End the R-Word

 Words matter. They are a reflection of what is in our hearts. Jesus put it this way, “Out of the abundance of the heart the mouth speaks*.”

When I say to my son, “I love you,” my words are expressing my heart and thoughts about him. I say three words that express a world of emotion, hopes, memories, and delight in him as a human being.  My son knows what I mean when he hears or reads those words.

Similarly, when I say, “You are beautiful,” to a friend my words are telling her that she is a kind, gracious, and strong person. My friend knows what my heart believes about her when I say those three words.

Yes, words matter. Whether the words are shared for other people or they are directed at ourselves, they matter. So, what does it mean if I say to someone, “That’s so retarded” or “I am such a retard”? The R-word is being used to communicate stupid, slow, clumsy, or unattractive.

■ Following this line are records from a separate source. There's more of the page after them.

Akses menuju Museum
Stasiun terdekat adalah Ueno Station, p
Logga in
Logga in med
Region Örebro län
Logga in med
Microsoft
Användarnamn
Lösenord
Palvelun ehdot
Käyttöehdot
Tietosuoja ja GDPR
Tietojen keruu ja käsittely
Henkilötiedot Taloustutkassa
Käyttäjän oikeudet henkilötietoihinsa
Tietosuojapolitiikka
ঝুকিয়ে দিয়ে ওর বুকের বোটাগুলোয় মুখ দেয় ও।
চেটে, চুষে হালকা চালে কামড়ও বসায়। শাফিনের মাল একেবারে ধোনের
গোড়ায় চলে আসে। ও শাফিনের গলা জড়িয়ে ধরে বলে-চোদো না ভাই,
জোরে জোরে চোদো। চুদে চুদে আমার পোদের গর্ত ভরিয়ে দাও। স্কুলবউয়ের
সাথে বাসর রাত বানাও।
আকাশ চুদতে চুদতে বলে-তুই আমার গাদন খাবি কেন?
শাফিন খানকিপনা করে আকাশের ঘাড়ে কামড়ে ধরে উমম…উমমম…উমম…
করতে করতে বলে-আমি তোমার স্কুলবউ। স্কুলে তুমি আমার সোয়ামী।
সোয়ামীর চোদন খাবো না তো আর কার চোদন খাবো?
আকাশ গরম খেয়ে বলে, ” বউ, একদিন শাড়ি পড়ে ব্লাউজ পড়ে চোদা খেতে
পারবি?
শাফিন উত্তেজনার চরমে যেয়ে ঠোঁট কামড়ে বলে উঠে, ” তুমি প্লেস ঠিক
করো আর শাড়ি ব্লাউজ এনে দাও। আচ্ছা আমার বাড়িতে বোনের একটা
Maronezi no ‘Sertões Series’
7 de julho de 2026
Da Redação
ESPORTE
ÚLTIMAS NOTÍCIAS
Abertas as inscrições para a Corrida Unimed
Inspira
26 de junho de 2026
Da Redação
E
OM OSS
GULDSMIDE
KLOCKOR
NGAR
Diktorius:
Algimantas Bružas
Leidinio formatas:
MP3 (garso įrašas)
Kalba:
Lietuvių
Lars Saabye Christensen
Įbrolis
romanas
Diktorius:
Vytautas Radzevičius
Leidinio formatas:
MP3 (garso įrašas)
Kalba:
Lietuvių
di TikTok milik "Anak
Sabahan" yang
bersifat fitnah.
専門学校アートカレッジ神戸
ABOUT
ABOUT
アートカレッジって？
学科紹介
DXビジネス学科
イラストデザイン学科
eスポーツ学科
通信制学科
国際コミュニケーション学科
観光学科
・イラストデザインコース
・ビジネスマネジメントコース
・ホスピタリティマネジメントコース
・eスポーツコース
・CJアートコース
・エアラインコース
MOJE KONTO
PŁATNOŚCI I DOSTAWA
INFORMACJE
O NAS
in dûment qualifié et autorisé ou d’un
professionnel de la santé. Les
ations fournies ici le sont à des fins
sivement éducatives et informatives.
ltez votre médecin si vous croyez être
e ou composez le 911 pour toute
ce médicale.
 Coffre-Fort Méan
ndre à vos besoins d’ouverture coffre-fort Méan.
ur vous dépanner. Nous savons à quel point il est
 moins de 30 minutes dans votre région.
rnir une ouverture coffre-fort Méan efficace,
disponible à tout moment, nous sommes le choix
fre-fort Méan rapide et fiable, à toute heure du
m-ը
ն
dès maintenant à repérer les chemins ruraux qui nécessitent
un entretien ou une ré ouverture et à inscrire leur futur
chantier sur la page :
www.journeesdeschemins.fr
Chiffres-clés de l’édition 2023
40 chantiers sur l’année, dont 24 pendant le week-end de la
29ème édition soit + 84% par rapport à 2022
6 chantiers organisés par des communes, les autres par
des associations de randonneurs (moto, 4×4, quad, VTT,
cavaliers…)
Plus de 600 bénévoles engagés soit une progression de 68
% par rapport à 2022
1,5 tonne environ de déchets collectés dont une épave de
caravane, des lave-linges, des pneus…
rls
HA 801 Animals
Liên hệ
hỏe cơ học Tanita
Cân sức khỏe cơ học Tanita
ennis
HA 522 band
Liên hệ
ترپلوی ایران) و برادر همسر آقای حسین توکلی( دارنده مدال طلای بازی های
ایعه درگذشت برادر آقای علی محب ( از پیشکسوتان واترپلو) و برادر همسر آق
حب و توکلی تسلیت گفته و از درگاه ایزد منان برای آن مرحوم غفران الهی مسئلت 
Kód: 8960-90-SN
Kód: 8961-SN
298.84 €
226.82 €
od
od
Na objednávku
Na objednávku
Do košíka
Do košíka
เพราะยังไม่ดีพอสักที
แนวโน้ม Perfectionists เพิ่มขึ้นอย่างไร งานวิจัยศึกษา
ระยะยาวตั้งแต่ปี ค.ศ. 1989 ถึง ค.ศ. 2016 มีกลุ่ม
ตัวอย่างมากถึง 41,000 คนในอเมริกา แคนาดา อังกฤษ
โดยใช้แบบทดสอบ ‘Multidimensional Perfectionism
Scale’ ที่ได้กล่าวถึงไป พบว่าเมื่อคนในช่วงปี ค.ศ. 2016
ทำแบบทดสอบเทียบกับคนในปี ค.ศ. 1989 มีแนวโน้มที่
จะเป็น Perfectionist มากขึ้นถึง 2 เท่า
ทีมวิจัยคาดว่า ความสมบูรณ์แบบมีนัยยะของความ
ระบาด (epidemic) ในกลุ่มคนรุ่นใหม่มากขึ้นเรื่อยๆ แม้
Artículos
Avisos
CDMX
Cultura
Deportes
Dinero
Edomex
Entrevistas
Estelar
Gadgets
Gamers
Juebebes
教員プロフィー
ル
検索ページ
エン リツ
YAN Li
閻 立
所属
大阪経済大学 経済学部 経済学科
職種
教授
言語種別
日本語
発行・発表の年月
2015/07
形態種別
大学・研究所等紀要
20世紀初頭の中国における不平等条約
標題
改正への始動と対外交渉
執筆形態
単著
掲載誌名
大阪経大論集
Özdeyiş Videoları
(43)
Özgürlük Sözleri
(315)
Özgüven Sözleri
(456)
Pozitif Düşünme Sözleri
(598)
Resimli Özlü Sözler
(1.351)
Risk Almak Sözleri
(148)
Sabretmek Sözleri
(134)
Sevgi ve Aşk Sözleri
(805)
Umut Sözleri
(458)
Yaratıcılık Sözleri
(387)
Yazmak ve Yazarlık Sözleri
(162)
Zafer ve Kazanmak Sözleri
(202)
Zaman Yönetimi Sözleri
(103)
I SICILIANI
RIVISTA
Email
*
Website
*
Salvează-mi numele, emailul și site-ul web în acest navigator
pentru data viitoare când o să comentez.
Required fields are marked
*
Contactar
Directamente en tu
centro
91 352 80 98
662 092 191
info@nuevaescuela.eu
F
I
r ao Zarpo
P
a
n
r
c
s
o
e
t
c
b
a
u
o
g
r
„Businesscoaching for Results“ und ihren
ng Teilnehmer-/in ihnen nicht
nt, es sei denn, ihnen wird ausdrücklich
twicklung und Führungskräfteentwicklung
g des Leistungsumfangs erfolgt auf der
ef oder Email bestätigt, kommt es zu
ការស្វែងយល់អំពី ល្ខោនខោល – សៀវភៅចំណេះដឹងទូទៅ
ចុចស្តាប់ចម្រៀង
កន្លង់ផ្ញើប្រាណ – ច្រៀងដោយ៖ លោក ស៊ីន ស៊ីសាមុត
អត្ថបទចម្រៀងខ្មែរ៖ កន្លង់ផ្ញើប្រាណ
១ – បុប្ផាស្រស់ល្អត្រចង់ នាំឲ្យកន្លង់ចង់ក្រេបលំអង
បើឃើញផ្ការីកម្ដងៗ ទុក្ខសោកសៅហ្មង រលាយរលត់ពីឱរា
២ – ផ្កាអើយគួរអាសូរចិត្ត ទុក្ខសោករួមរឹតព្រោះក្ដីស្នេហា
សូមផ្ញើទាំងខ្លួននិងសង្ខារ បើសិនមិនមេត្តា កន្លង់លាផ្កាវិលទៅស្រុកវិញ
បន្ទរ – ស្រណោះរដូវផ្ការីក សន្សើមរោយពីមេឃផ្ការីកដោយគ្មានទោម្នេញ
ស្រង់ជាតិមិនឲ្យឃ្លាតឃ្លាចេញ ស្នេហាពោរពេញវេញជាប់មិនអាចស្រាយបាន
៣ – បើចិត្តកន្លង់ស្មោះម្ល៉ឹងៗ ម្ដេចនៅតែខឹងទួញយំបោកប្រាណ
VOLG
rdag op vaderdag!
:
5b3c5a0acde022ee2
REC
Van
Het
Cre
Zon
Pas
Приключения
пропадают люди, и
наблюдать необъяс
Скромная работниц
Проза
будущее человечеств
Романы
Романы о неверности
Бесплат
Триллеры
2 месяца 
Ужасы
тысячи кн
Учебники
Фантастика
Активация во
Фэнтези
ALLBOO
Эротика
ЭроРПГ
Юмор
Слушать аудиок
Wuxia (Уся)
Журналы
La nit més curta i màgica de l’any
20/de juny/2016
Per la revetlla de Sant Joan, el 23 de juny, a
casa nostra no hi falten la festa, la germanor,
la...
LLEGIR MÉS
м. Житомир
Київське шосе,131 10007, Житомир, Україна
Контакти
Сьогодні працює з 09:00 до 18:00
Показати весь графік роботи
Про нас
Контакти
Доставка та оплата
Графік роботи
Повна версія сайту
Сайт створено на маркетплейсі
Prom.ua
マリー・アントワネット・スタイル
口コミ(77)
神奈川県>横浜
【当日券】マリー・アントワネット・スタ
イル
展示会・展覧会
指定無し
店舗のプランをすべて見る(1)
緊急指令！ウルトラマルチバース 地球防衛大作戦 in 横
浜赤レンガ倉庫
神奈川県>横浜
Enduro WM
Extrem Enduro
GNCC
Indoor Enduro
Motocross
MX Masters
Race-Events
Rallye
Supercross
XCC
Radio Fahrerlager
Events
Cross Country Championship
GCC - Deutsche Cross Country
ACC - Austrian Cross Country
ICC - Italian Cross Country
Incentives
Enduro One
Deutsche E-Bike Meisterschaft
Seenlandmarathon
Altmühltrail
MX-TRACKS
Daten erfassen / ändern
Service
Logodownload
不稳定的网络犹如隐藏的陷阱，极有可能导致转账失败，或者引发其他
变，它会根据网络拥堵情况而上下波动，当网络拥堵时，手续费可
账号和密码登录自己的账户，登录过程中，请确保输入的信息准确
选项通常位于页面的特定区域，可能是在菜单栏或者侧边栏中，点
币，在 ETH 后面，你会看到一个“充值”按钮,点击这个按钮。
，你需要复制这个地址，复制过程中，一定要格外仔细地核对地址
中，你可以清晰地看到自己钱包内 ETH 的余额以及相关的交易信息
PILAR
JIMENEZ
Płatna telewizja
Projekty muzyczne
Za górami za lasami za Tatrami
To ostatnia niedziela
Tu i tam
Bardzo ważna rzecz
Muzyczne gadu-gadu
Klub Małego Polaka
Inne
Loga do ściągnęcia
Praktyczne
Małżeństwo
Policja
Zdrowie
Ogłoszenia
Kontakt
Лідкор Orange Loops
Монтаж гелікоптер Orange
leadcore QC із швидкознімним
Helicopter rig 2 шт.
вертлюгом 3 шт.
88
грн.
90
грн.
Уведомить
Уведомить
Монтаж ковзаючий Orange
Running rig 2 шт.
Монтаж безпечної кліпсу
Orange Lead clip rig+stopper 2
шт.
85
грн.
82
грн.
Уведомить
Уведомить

What is this communicating to people who have been labeled “mentally retarded” by a doctor? When they hear someone use the R-word they hear themselves being insulted; they hear all people with their medical diagnosis being slammed .

The big problem with using the R-word is that in the origin of the word it was a medical diagnosis. Doctors stamped that word on to people’s medical charts. Somehow a medical diagnosis became part of common vernacular and came to be used as a putdown or an insult.

The R-word needs to disappear. It needs to disappear because words matter and when this word is spoken it matters that it is being used to insult, slam, judge, demean, or criticize.  It matters because there are people who have that medical diagnosis** and use of the word as an insult is a painful insult to them.

Words matter.

*Luke 6:45

**In 2013 the Diagnostic and Statistical Manual officially changed its vocabulary to delete references the diagnosis “mental retardation” and replace it with “intellectual disability” and other terms. Also is 2013 the Federal Register noted legislation to officially replace references to “mental retardation” in government documents with “intellectual disability.”


Words Matter

My words matter.

My words paint images in your mind.

I can use my words to manipulate the image they paint in your mind.

If I tell you “She is a cripple” I say those words for a reason- for pity.

If I tell you “She is an artist” I say those words for a reason- for admiration.

Both sets of words maybe accurate about She, but only one set of words is true.

Only one set of words about She matters.

The words about She’s purpose, She’s giftedness, She’s difference that she makes in the world; those words matter. Those words make She matter.

The other words describe what the environment does to her.

The other words make She not matter, they make her different. They are not true about She.

“She is a cripple” is not about She, but about the non-accessible world She inhabits.

Crippled. Crip. Handicapped. Bound to. Confined. Suffers with. Words that are not true. Words that do not matter.

Artistic. Fun. Creative. Adventurous. Contributor. Delighted. Cherished. Words that are true. Words that do matter.

Words matter.



End the Word

Words have meaning; that is why we use them. They are a tool to communicate ideas, questions, problems, solutions, emotions, opinions, and directions. Words are used descriptively. Sometimes the descriptors are obvious, as in “He is tall.” Other times the descriptive words are allegory: “He is a teddy bear” does not mean a person is a literal stuffed animal, but he is a large man with a gentle personality. The phrase “She is an Einstein” does not mean that the girl is related to the Einstein family, but it means that she is smart in mathematics or scientific concepts. So what about the phrase “She is so retarded.” It is almost always used negatively to mean that a person is stupid, dumb, or clumsy. The problem is, there are actual people with a medical disagosis of mental retardation and the words “stupid, dumb and clumsy” do not describe them. They are capable, kind and hard-working people. When someone calls another person “retard” in a way that is negative or derogatory s/he is making a negative and dehumanizing judgement of all peple who have that medical diagnosis. It is used as a word that diminishes the value of other people. With that in mind, why use it?

I will resisit the urge to get preachy and dive into the question of why a person feels the need to use a negative word to describe themself or another person. English is a rich language. There are many words to communicate our messages that do not hurt and tear down others. Why use a word that is known to hurt and ripples out to negatively impact others?